Impact of the ACA on the quality of healing of the PTs
We also measured the PT mechanical properties to determine the quality of their healing in the presence or absence of the ACA. Focusing on the PT ultimate stresses from the 12wk group as an example, we found, in brief, that the GMs for the ACA and CA groups’ uninjured PTs were ~13 MPa, indicating proper randomization (Table 7, S11 Fig in S1 File). In contrast, the GMs for injured PTs in both groups had lower values. The GM dropped from 12.6 to 7.9 in the CA group and from 13.5 to 8.6 in the ACA group. The corresponding GMRs were 12.6/7.9 = 1.61 (CA) and 13.5/8.6 = 1.57 (ACA) (Table 7, S11 Fig in S1 File).

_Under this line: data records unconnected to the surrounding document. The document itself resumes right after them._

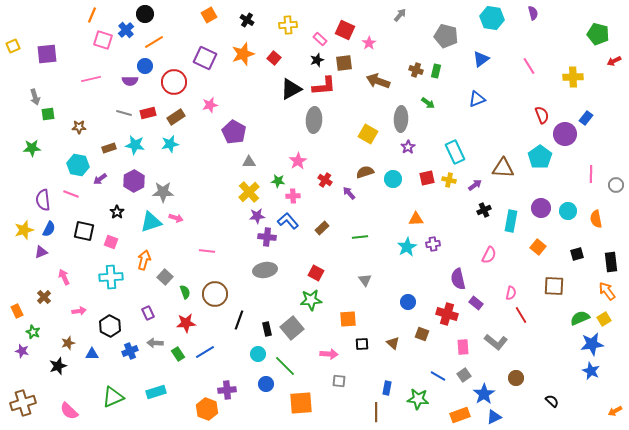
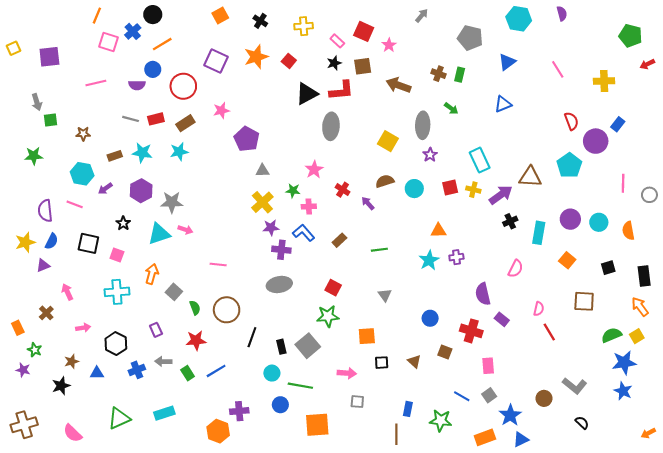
purple arrow: (475, 185) -> (501, 195), size x1.6
gray L-shape: (496, 342) -> (575, 386), moved
green line: (285, 366) -> (300, 386), turned -35

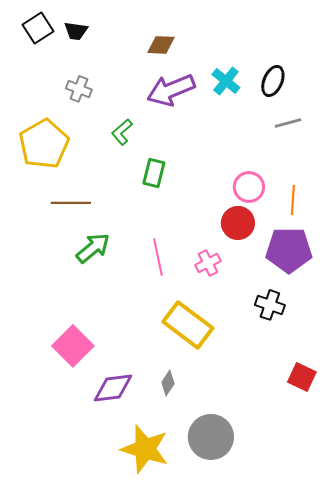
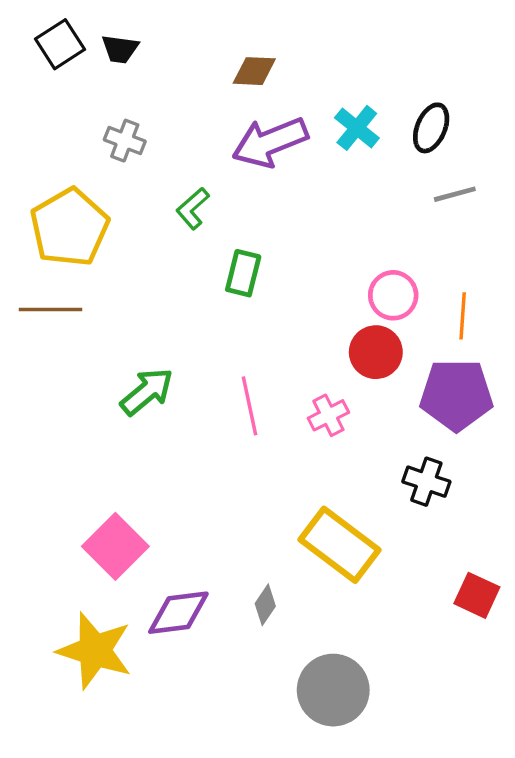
brown line: (71, 203) -> (51, 310), moved
yellow rectangle: (188, 325) -> (340, 545), moved
yellow star: (145, 449) -> (95, 651), moved

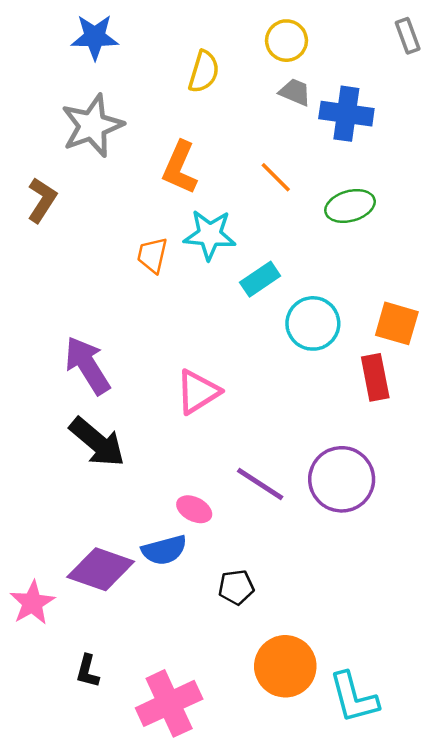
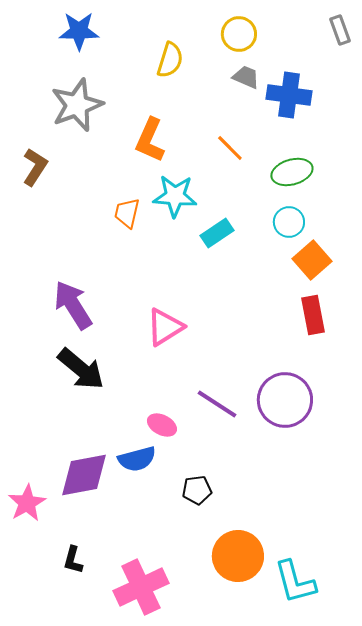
cyan circle: (313, 323) -> (289, 222), moved, size x0.7
orange square: (397, 323) -> (312, 260), moved, turned 33
purple diamond: (101, 569) -> (84, 475), turned -30

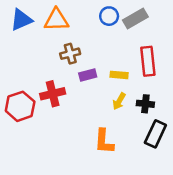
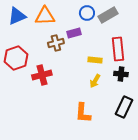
purple rectangle: (88, 75) -> (74, 33), moved
black cross: (145, 104) -> (121, 74), moved
red hexagon: (20, 106) -> (16, 58), moved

Considering the ratios for the CA group (1.61) and ACA group (1.57), in the CA group, the GM of the uninjured PT was 61% higher, on average, than the GM of the injured one; and in the ACA group, the GM of the injured PT was 57% higher, on average, than the GM of the injured one. Thus, it seems that the ACA treatment reduced the "gap" between uninjured and injured tendons from 1.61 to 1.57. The formal treatment effect is 1.57/1.61 = 0.98 (the smaller the value, the more significant the effect).
According to the hypothesis we presented in our original pre-experimental plan (see Data analysis), we are willing to accept up to 1.25 (25% increase of the "gap"). To formally test this non-inferiority hypothesis, we put a 95% one-sided (upper) confidence limit to the 0.98 value, resulting in a formal treatment effect of 1.35. So, even though our best estimate is that the ACA slightly reduces the uninjured-to-injured difference, we cannot exclude the possibility that it increases it up to 35%. Therefore, we have not proven non-inferiority (the associated p-value is 0.103, Table 7 and S11 Fig in S1 File). We reached a similar conclusion for the results of measurements of Young’s modulus of the PTs from the 12wk group (Table 7, S11 Fig in S1 File).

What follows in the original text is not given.